Reduce generated parser backtracking via ATN-style RuleRef expansion by gfx · Pull Request #713 · wado-lang/wado

gfx · 2026-03-28T03:38:17Z

Summary

Reduce SQLite grammar backtracking sites from 298 → 253 (-15%) by expanding multi-token RuleRefs during SLL prediction
Add ATN-style try_expand_opaque: when the prediction engine encounters opaque RuleRefs, enter the referenced rules and compute FIRST sets at the decision point's lookahead level to build a flat Dispatch
Modify sll_advance_inner to enter nullable multi-token RuleRefs (e.g., with_clause?) via return stack instead of treating them as single-token consumers
Add return stack infrastructure (SllReturn, push_return, pop_return) to SllConfig for tracking continuation points during rule expansion
Copy 18 complex SQL queries from benchmark/sqlite_parse/queries.sql to driver_sqlite_test.wado for better parser regression coverage
Document failed expansion approaches and their failure modes in package-gale/CLAUDE.md

Key design decisions

Flat Dispatch only: Expanded configs are never passed to build_sll_node.

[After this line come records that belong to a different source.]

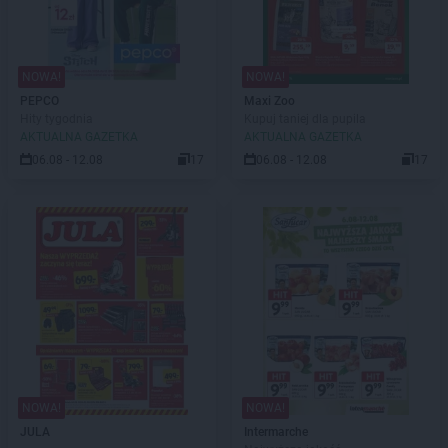
NOWA!
NOWA!
PEPCO
Maxi Zoo
Hity tygodnia
Kupuj taniej dla pupila
AKTUALNA GAZETKA
AKTUALNA GAZETKA
06.08 - 12.08
17
06.08 - 12.08
17
NOWA!
NOWA!
JULA
Intermarche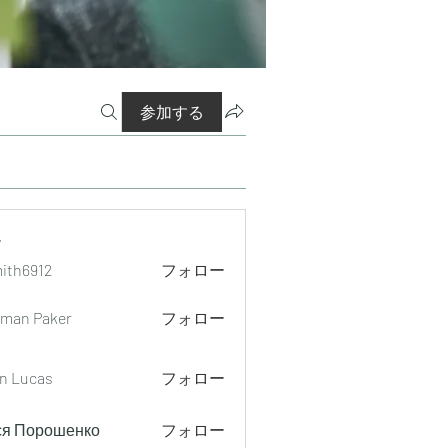
参加する
ー
mith6912
フォロー
912
man Paker
フォロー
n Lucas
フォロー
ся Порошенко
フォロー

FIRST sets are computed manually and grouped by alt_index to avoid Consume corruption, depth-mixed Dispatch, and dedup false resolution bugs.

All-Leaf guard: try_expand_opaque only returns a Dispatch when every branch resolves to a single alternative (Leaf). Ambiguous branches cause the entire expansion to be rejected, falling back to the original Backtrack.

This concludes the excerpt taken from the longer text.